Regular ToxCast/invitrodb users may find it easier to use tcpl, which has integrated ctxR’s bioactivity functions to make the API data retrievable in a familiar format. See the tcpl vignette regarding data retrieval via API for more information.

Functions

Several ctxR functions are used to access the CTX Bioactivity API data.

Bioactivity Assay Resource

Specific assays may be searched as well as all available assays that have data using two different functions.

Get annotation by aeid

get_annotation_by_aeid() retrieves annotation for a specific assay endpoint id (aeid).

assay <- get_annotation_by_aeid(AEID = "891")

get_annotation_by_aeid_batch() retrieves annotation for a list (or vector) of assay endpoint ids (aeids).

assays <- get_annotation_by_aeid_batch(AEID = c(759,700,891))
# return is in list form by aeid, convert to table for output
assays <- data.table::rbindlist(assays)
printFormattedTable(assays, c(4, 18, 19, 33, 51)) # printed using custom formatted table

Get all assay annotations

get_all_assays() retrieves all annotations for all assays available.

all_assays <- get_all_assays()

Bioactivity Data Resource

There are several resources for retrieving bioactivity data associated with a variety of identifier types (e.g., DTXSID, aeid) that are available to the user.

Get summary data

get_bioactivity_summary() retrieves a summary of the number of active hits compared to the total number tested for both multiple and single concentration by aeid.

summary <- get_bioactivity_summary(AEID = "891")

get_bioactivity_summary_batch() retrieves a summary for a list (or vector) of assay endpoint ids (aeids).

summary <- get_bioactivity_summary_batch(AEID = c(759,700,891))
summary <- data.table::rbindlist(summary)

Get data

get_bioactivity_details() can retrieve all available multiple concentration data by assay endpoint id (aeid), sample id (spid), Level 4 ID (m4id), or chemical DTXSID. Returned is chemical information, level 3 concentration-response values, level 4 fit parameters, level 5 hit parameters, and level 6 flags for individual chemicals tested. An example for each request parameter is provided below:

# By spid
spid_data <- get_bioactivity_details(SPID = 'TP0000904H05')
# By m4id
m4id_data <- get_bioactivity_details(m4id = 739695)
# By DTXSID
dtxsid_data <- get_bioactivity_details(DTXSID = "DTXSID30944145")
# By aeid
aeid_data <- get_bioactivity_details(AEID = 704)
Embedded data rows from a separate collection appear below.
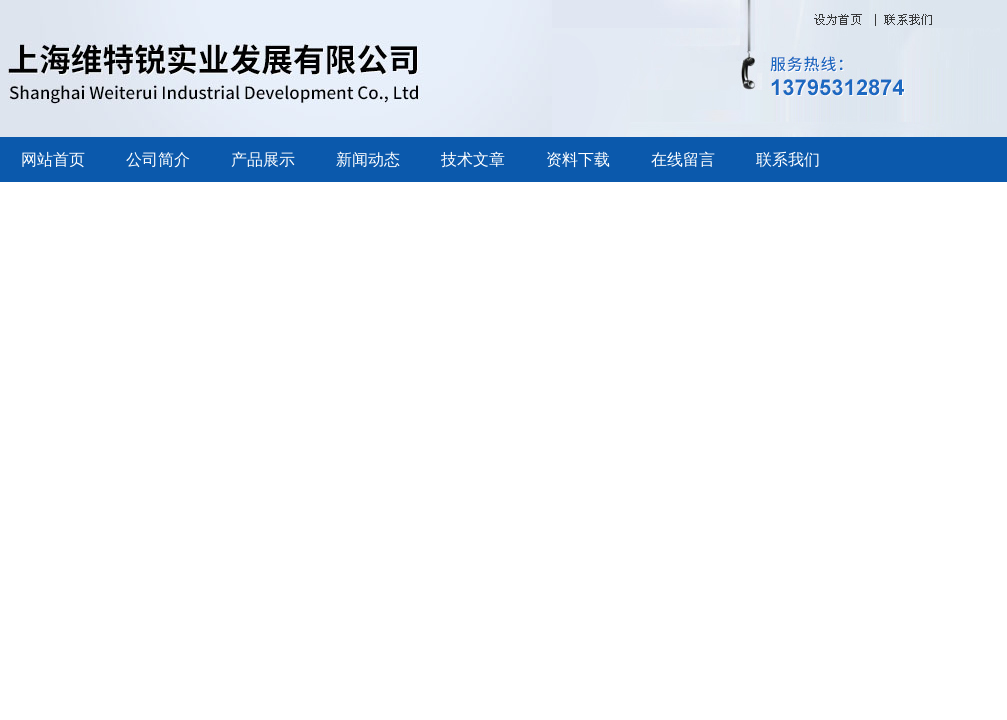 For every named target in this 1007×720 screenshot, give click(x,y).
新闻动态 (368, 159)
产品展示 (263, 159)
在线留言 (683, 159)
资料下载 (578, 159)
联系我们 (788, 159)
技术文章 (473, 159)
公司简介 (158, 159)
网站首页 (53, 159)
Similar to the other _batch functions, get_bioactivity_details_batch() retrieves data for a list (or vector) of assay endpoint ids (aeid), sample ids (spid), Level 4 IDs (m4id), or chemical DTXSIDs.

aeid_data_batch <- get_bioactivity_details_batch(AEID = c(759,700,891))
aeid_data_batch <- data.table::rbindlist(aeid_data_batch, fill = TRUE)

Conclusion

In this vignette, a variety of functions that access different types of data found in the Bioactivity endpoints of the CTX APIs were listed. We encourage the reader to explore the data accessible through these endpoints work with it to get a better understanding of what data is available. Additionally, experienced ToxCast/invitrodb users may find it easier to continue to use tcpl, which has integrated ctxR’s bioactivity functions to make the API data retrievable in a familiar format.